Many exchanges use a system of market makers, who compete to set the best bid or offer so they can win the business of incoming orders. But some entities, such as the New York Stock Exchange (NYSE), have what's called a designated market maker (DMM) system instead.

Can anyone become a market maker? ›

Even though a market maker can also be an individual trader, it's highly unlikely. For the most part, the size of securities needed to facilitate the volume of purchases and sales exceeds trader Bob's reach. Because of this, most market makers work on behalf of large institutions.

Who pays market makers? ›

Market makers buy and sell stocks on behalf of their clients, and they make money from the difference between the bid and ask price (the spread). The bid price is the highest price that a buyer is willing to pay for a stock, and the ask price is the lowest price that a seller is willing to accept.

What are the three types of market makers? ›

There are three primary types of market making firms based on their specialization: retail, institutional and wholesale.

What is a market maker for dummies? ›

To summarize: market makers profit by always making a market. They offer bids and asks to both sides of the market to earn the bid/ask spread. Should they wind up with too much exposure on one side of the trade, many will use other instruments like options, futures, and swaps, to hedge their exposure.

What makes you a market maker? ›

Market maker refers to a firm or an individual that engages in two-sided markets of a given security. It means that it provides bids and asks in tandem with the market size of each security. A market maker seeks to profit off of the difference in the bid-ask spread and provides liquidity to financial markets.

Is Goldman Sachs a market maker? ›

As an agent and market maker, we facilitate customer transactions, often by committing capital, to provide liquidity to clients with large blocks of stocks or options.

Who is the best market maker? ›

Best Market Makers for Forex Trading
  • IG - Best overall, multiple execution methods.
  • Saxo - Great for larger orders with up to $25 million automated execution.
  • CMC Markets - Excellent pricing for market maker execution.
  • FOREX.com - Multiple execution methods, commission-based and spread-only options.
Apr 12, 2024

What risks do market makers have? ›

Market makers are direction-neutral.

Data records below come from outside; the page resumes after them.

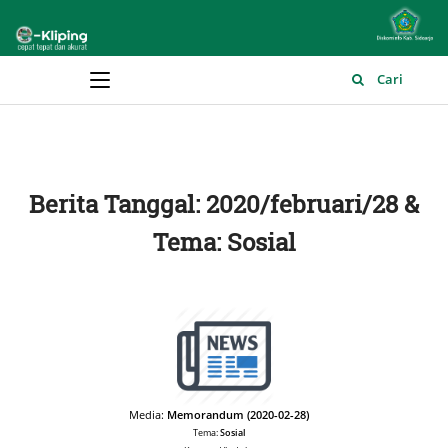
Main Menu
Cari
Berita Tanggal: 2020/februari/28 &
Tema: Sosial
Media:
Memorandum (2020-02-28)
Tema:
Sosial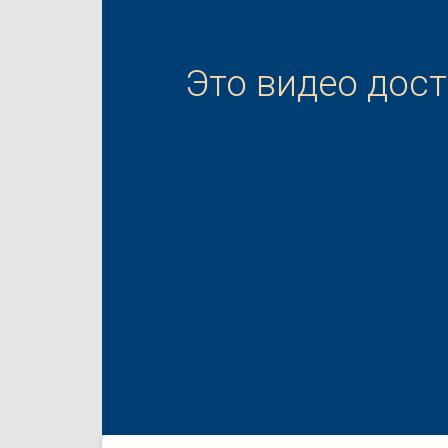
Это видео дос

In other words, they're simply looking to profit from the bid-ask spread. Despite their market-neutral position, market makers still face directional risk, especially when prices are volatile.

How much capital do you need to be a market maker? ›

A broker or dealer engaged in activities as a market maker as defined in paragraph (c)(8) of this section shall maintain net capital in an amount not less than $2,500 for each security in which it makes a market (unless a security in which it makes a market has a market value of $5 or less, in which event the amount of ...

Who are the 3 market makers? ›

There are three primary types of market making firms based on their specialization: retail, institutional and wholesale. Retail market makers service retail brokerage customer orders.

Who are known as market makers? ›

A market maker is an individual or company that provides "two-way" prices for a particular security or asset. This means they quote two different prices: a "bid" price, which is the price they are willing to buy the security at, and an "ask" or "offer" price, which is the price they are willing to sell the security at.

Who owns most of the market? ›

Based on this estimate, the richest 10 percent of U.S. households own roughly $42.7 trillion in stock market wealth, with the richest 1 percent owning $25 trillion. The bottom half of U.S. households own less than half a trillion dollars in stock market wealth.

Who is the No 1 stock market king? ›

Rakesh Jhunjhunwala was known as "India's Warren Buffet" and "The Big Bull". He was a well-known and helpful stock market expert in India. Rakesh, the son of a salaried officer, entered the stock market after graduating as a contractual bookkeeper. After that, he was a stock trader.